Take for instance Venezuela. The country has the world’s largest proven oil reserves – its 298 billion barrels exceed even Saudi Arabia’s reserves (268 billion barrels oilprice.com). These resources have been well known for quite some time, but the state own oil monpoly failed to invest in boosting production during the years of high commodity prices, reports Oilprice.com. So, Venezuela has seen production fall by 800,000 barrels per day since 1998, as the lack of investment in new output has been decidedly swamped by the depleting production from existing fields. Venezuela failed because the socialist country`s oil production is a government owned monopoly and therefore inefficient and bureaucratic.
And there are more issues. The oil producer countries together didn´t bother to raise production in 2007/08 as the oil price spiraled to $147. A study by Prof. James D. Hamilton showed that the oil price increase 2007/08 was "as a key development that turned the slowdown in growth into a recession" (econbrowser). Neither raised they production in the period 2010 through 2014 when oil prices around $110 slowed down the global economic recovery significantly.
Most oil producer countries also missed the chance to invest their windfall profits during the oil boom years. It seems that the oil bonanza made them lazy and they banked to much on the easy profits generated by oil prices above $110. The majority of the producer countries took the windfall profits for granted and raised their consumption spending. Venezuela for instance lifted her military spending (consumption in a economic sense) from $1,58 billion in 2003 to $32,13 billion in 2013 (indexmundi). Other countries behaved the same. The Opec member Nigeria raised military spending from $75,9 billion in 2003 to $381 billion in 2013 (indexmundi).

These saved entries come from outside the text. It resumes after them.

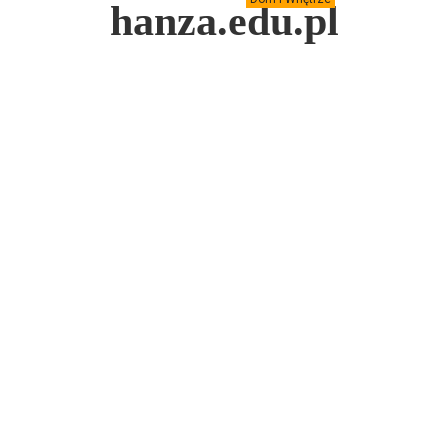
hanza.edu.pl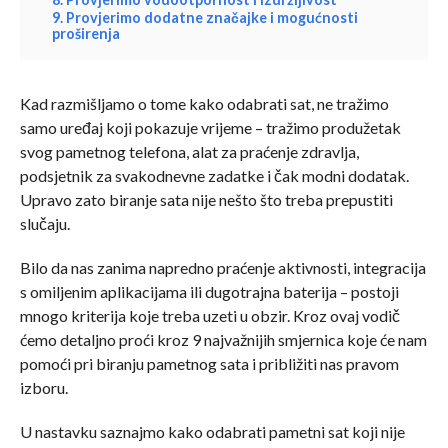
9. Provjerimo dodatne značajke i mogućnosti
proširenja
Kad razmišljamo o tome kako odabrati sat, ne tražimo
samo uređaj koji pokazuje vrijeme – tražimo produžetak
svog pametnog telefona, alat za praćenje zdravlja,
podsjetnik za svakodnevne zadatke i čak modni dodatak.
Upravo zato biranje sata nije nešto što treba prepustiti
slučaju.
Bilo da nas zanima napredno praćenje aktivnosti, integracija
s omiljenim aplikacijama ili dugotrajna baterija – postoji
mnogo kriterija koje treba uzeti u obzir. Kroz ovaj vodič
ćemo detaljno proći kroz 9 najvažnijih smjernica koje će nam
pomoći pri biranju pametnog sata i približiti nas pravom
izboru.
U nastavku saznajmo kako odabrati pametni sat koji nije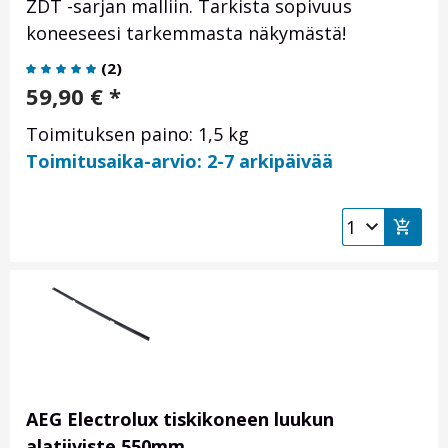
ZDT -sarjan malliin. Tarkista sopivuus
koneeseesi tarkemmasta näkymästä!
(
2
)
59,90
€
*
Toimituksen paino: 1,5 kg
Toimitusaika-arvio: 2-7 arkipäivää
AEG Electrolux tiskikoneen luukun
alatiiviste 550mm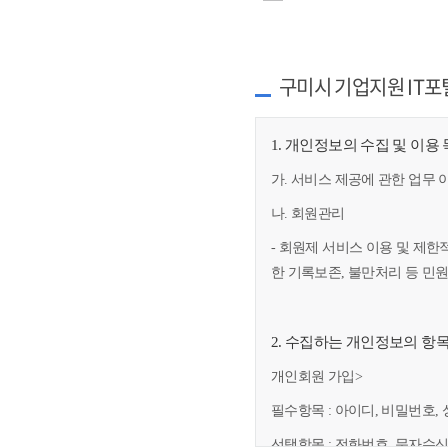
구미시 기업지원 IT포
1. 개인정보의 수집 및 이용
가. 서비스 제공에 관한 업무 
나. 회원관리
- 회원제 서비스 이용 및 제한
한 기록보존, 불만처리 등 민
2. 수집하는 개인정보의 항
개인회원 가입>
필수항목 : 아이디, 비밀번호, 
선택항목 : 전화번호, 문자수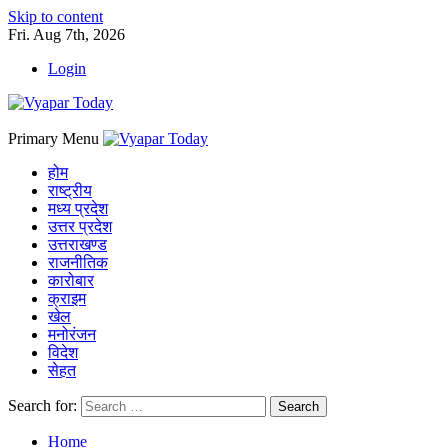
Skip to content
Fri. Aug 7th, 2026
Login
Primary Menu
होम
राष्ट्रीय
मध्य प्रदेश
उत्तर प्रदेश
उत्तराखण्ड
राजनीतिक
कारोबार
क्राइम
खेल
मनोरंजन
विदेश
सेहत
Search for:
Home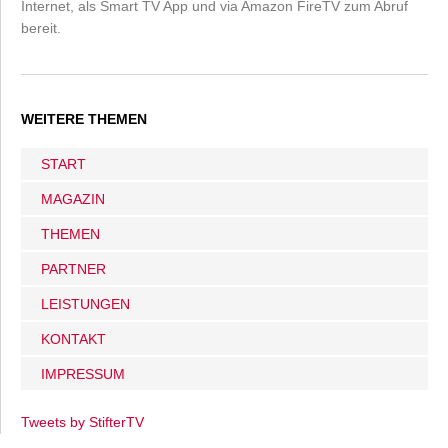
Internet, als Smart TV App und via Amazon FireTV zum Abruf
bereit.
WEITERE THEMEN
START
MAGAZIN
THEMEN
PARTNER
LEISTUNGEN
KONTAKT
IMPRESSUM
Tweets by StifterTV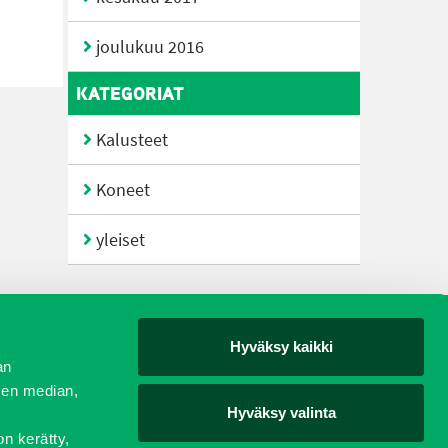
joulukuu 2016
KATEGORIAT
Kalusteet
Koneet
yleiset
Hyväksy kaikki
yjät
an
sen median,
Hyväksy valinta
on kerätty,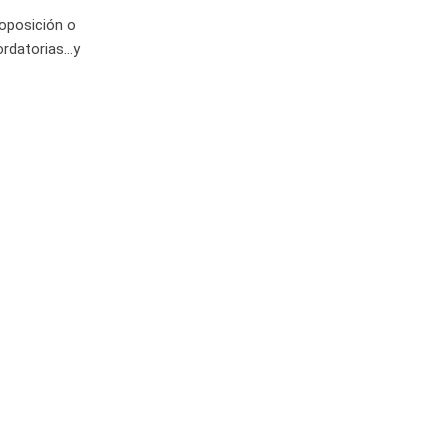
 oposición o
cordatorias…y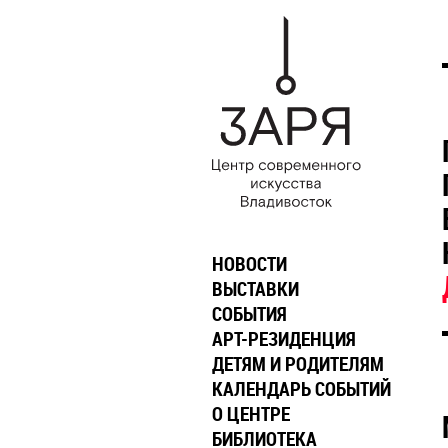
НОВОСТИ
ВЫСТАВКИ
СОБЫТИЯ
АРТ-РЕЗИДЕНЦИЯ
ДЕТЯМ И РОДИТЕЛЯМ
КАЛЕНДАРЬ СОБЫТИЙ
О ЦЕНТРЕ
БИБЛИОТЕКА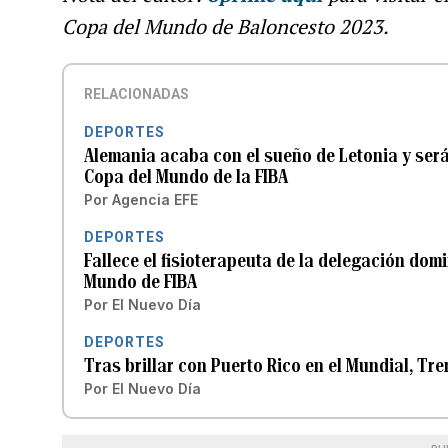
Copa del Mundo de Baloncesto 2023.
RELACIONADAS
DEPORTES
Alemania acaba con el sueño de Letonia y será 
Copa del Mundo de la FIBA
Por
Agencia EFE
DEPORTES
Fallece el fisioterapeuta de la delegación domi
Mundo de FIBA
Por
El Nuevo Día
DEPORTES
Tras brillar con Puerto Rico en el Mundial, Tr
Por
El Nuevo Día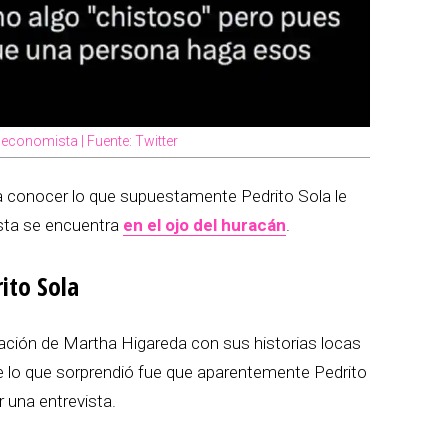
l economista | Fuente: Twitter
a conocer lo que supuestamente Pedrito Sola le
sta se encuentra
en el ojo del huracán
.
ito Sola
uación de Martha Higareda con sus historias locas
e lo que sorprendió fue que aparentemente Pedrito
r una entrevista.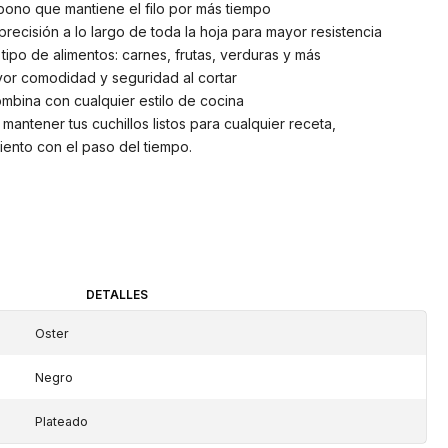
bono que mantiene el filo por más tiempo
ecisión a lo largo de toda la hoja para mayor resistencia
 tipo de alimentos: carnes, frutas, verduras y más
or comodidad y seguridad al cortar
mbina con cualquier estilo de cocina
e mantener tus cuchillos listos para cualquier receta,
iento con el paso del tiempo.
DETALLES
Oster
Negro
Plateado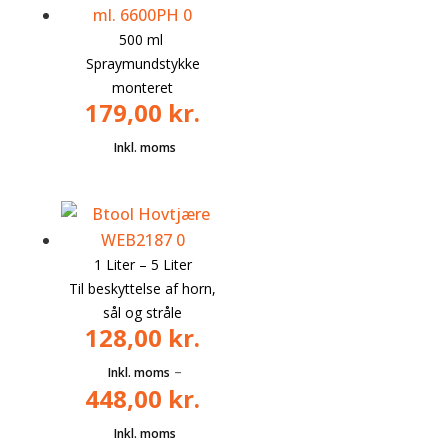
500 ml
Spraymundstykke
monteret
179,00
kr.
1 Liter – 5 Liter
Til beskyttelse af horn,
sål og stråle
128,00
kr.
–
448,00
kr.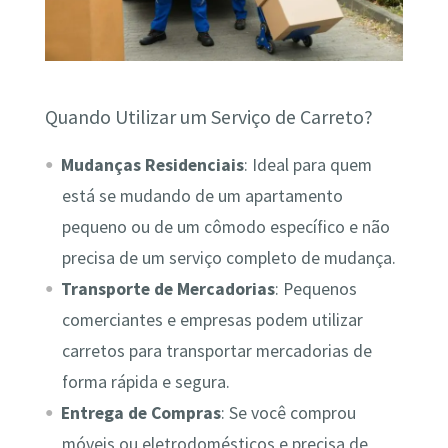
Quando Utilizar um Serviço de Carreto?
Mudanças Residenciais
: Ideal para quem
está se mudando de um apartamento
pequeno ou de um cômodo específico e não
precisa de um serviço completo de mudança.
Transporte de Mercadorias
: Pequenos
comerciantes e empresas podem utilizar
carretos para transportar mercadorias de
forma rápida e segura.
Entrega de Compras
: Se você comprou
móveis ou eletrodomésticos e precisa de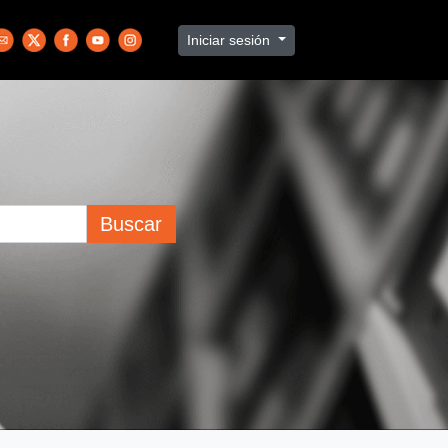
Iniciar sesión
Buscar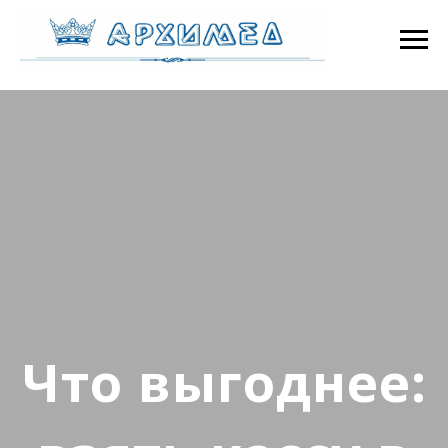
Что выгоднее: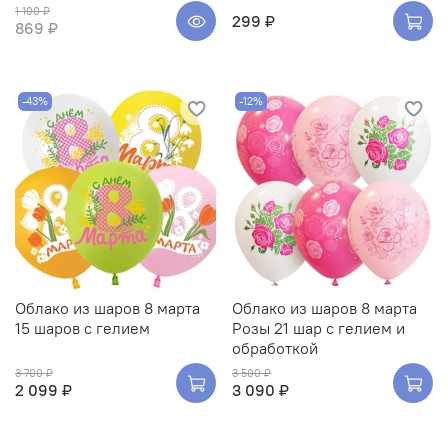
1 100 ₽
299 ₽
869 ₽
-43%
-12%
Облако из шаров 8 марта
Облако из шаров 8 марта
15 шаров с гелием
Розы 21 шар с гелием и
обработкой
3 700 ₽
3 500 ₽
2 099 ₽
3 090 ₽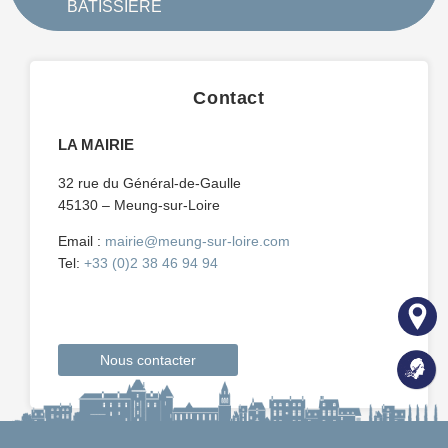
BATISSIERE
Contact
LA MAIRIE
32 rue du Général-de-Gaulle
45130 – Meung-sur-Loire
Email :
mairie@meung-sur-loire.com
Tel:
+33 (0)2 38 46 94 94
Nous contacter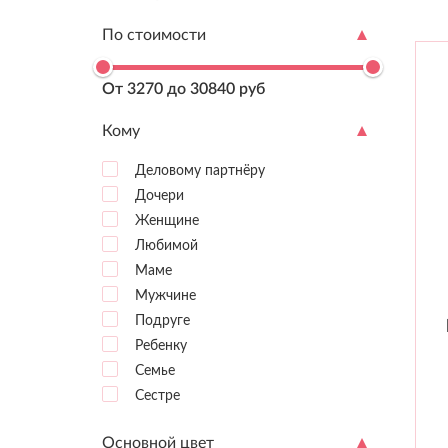
По стоимости
От 3270 до 30840 руб
Кому
Деловому партнёру
Дочери
Женщине
Любимой
Маме
Мужчине
Подруге
Ребенку
Семье
Сестре
Основной цвет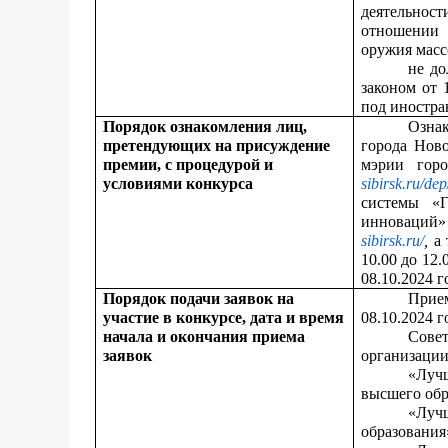
деятельност
отношении 
оружия масс
не до
законом от 
под иностр
Порядок ознакомления лиц,
Озна
претендующих на присуждение
города Нов
премии, с процедурой и
мэрии гор
условиями конкурса
sibirsk.ru/dep
системы «
инноваций»
sibirsk.ru/
,
а 
10.00 до 12.
08.10.2024 г
Порядок подачи заявок на
Прием
участие в конкурсе, дата и время
08.10.2024 г
начала и окончания приема
Сове
заявок
организаци
«Луч
высшего обр
«Луч
образования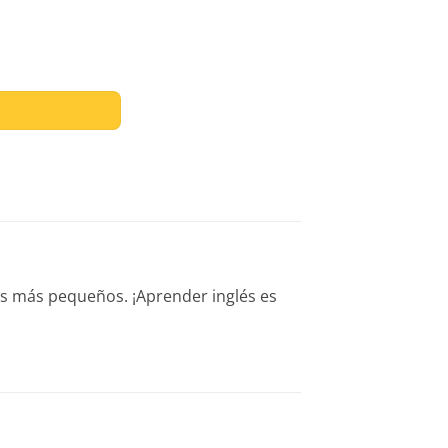
tidad
os más pequeños. ¡Aprender inglés es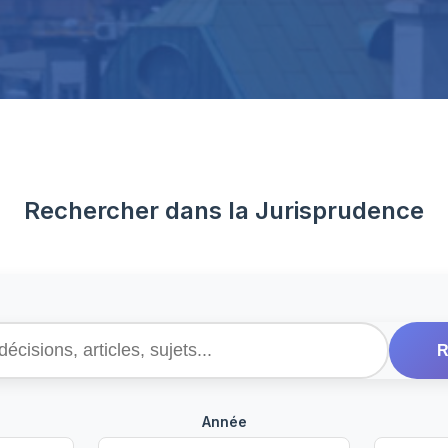
Rechercher dans la Jurisprudence
R
Année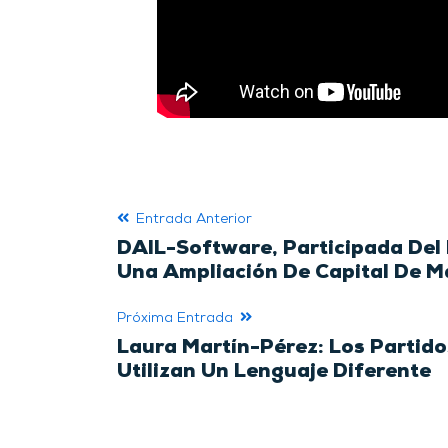
Entrada Anterior
DAIL-Software, Participada Del
Una Ampliación De Capital De 
Próxima Entrada
Laura Martín-Pérez: Los Partido
Utilizan Un Lenguaje Diferente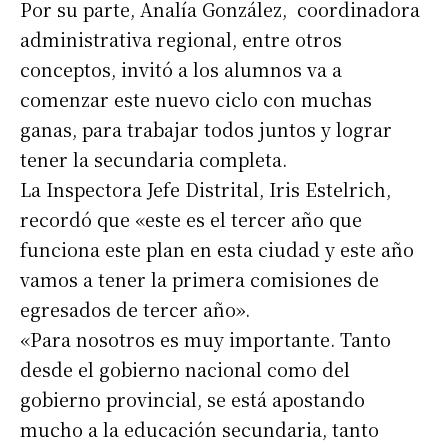
Por su parte, Analía González, coordinadora
administrativa regional, entre otros
conceptos, invitó a los alumnos va a
comenzar este nuevo ciclo con muchas
ganas, para trabajar todos juntos y lograr
tener la secundaria completa.
La Inspectora Jefe Distrital, Iris Estelrich,
recordó que «este es el tercer año que
funciona este plan en esta ciudad y este año
Suscribirme gratis
vamos a tener la primera comisiones de
egresados de tercer año».
*
Dirección de correo electrónico
«Para nosotros es muy importante. Tanto
desde el gobierno nacional como del
Nombre
gobierno provincial, se está apostando
mucho a la educación secundaria, tanto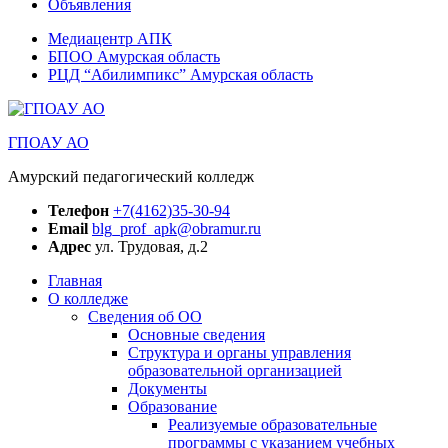
Объявления
Медиацентр АПК
БПОО Амурская область
РЦД “Абилимпикс” Амурская область
ГПОАУ АО
Амурский педагогический колледж
Телефон
+7(4162)35-30-94
Email
blg_prof_apk@obramur.ru
Адрес
ул. Трудовая, д.2
Главная
О колледже
Сведения об ОО
Основные сведения
Структура и органы управления
образовательной организацией
Документы
Образование
Реализуемые образовательные
программы с указанием учебных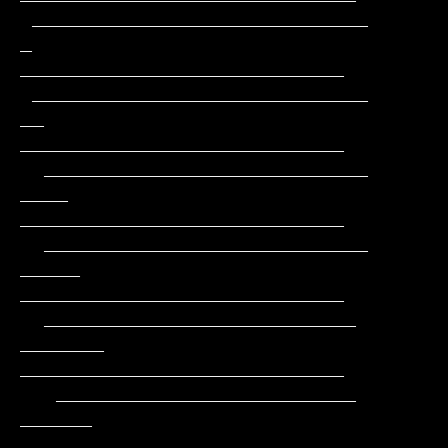
 ____________________________         
_       
___________________________

 ____________________________        
__       
___________________________

  ___________________________       
____      
___________________________

  ___________________________      
_____     
___________________________

  __________________________      
_______    
___________________________

   _________________________      
______     
__________________________
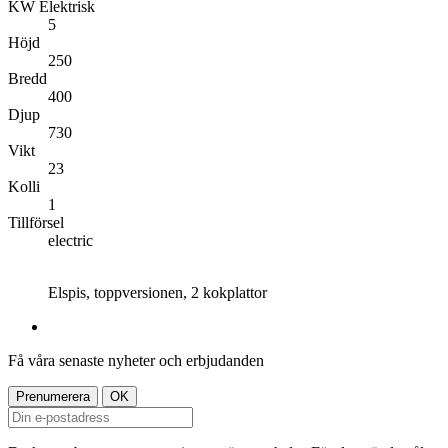
KW Elektrisk
5
Höjd
250
Bredd
400
Djup
730
Vikt
23
Kolli
1
Tillförsel
electric
Elspis, toppversionen, 2 kokplattor
Få våra senaste nyheter och erbjudanden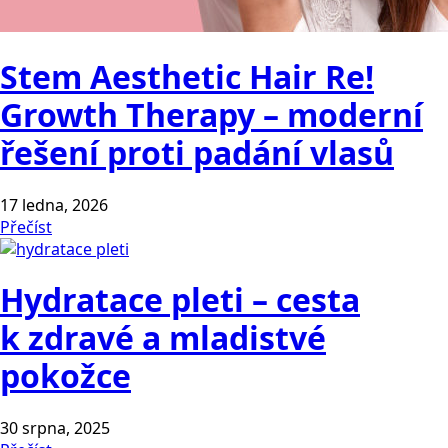
Stem Aesthetic Hair Re!
Growth Therapy – moderní
řešení proti padání vlasů
17 ledna, 2026
Přečíst
Hydratace pleti – cesta
k zdravé a mladistvé
pokožce
30 srpna, 2025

In Nigeria and other countries the overspending problem got aggravated by corruption: "Although oil is said to account for 75% of the Nigerian economy, no-one knows how much the country actually produces or refines because hundreds of thousands of barrels of oil are stolen every day, at each level of the supply chain", reports BBC (bbc). And in the boom years Nigeria´s oil production frequently got reduced by terrorist attacks and strikes of oil workers ( bloomberg dw.com).
Other producer countries have similar problems. Mexico`s petrol industry is a state owned monopoly which is highly bureaucratic and inefficient (cnn). Brazil`s oil companies Petrobras and Eletrobrás are government controlled as well and are also curbed by inefficiency and corruption. In 2008 Brazil discovered huge oil reserves offshore - but nothing happened (theguardian).
Conclusion: Countries like Venezuela & Nigeria relaid to much on the oil bonanza of the recent years. They got lazy and neglected to develop new income sources (Duba which is transforming into an international service center is an example how to do it better). They behaved like someone who gains $1 million in thelottery, gives up his job and spends annually $200,000 for luxury. After 5 years he goes bankrupt. Even Saudi Arabia announced spending cuts to adapt to the new oil price situation (businessinsider).
PS: The image above shows members of an oil strike by supporters of Venezuela`s president (google).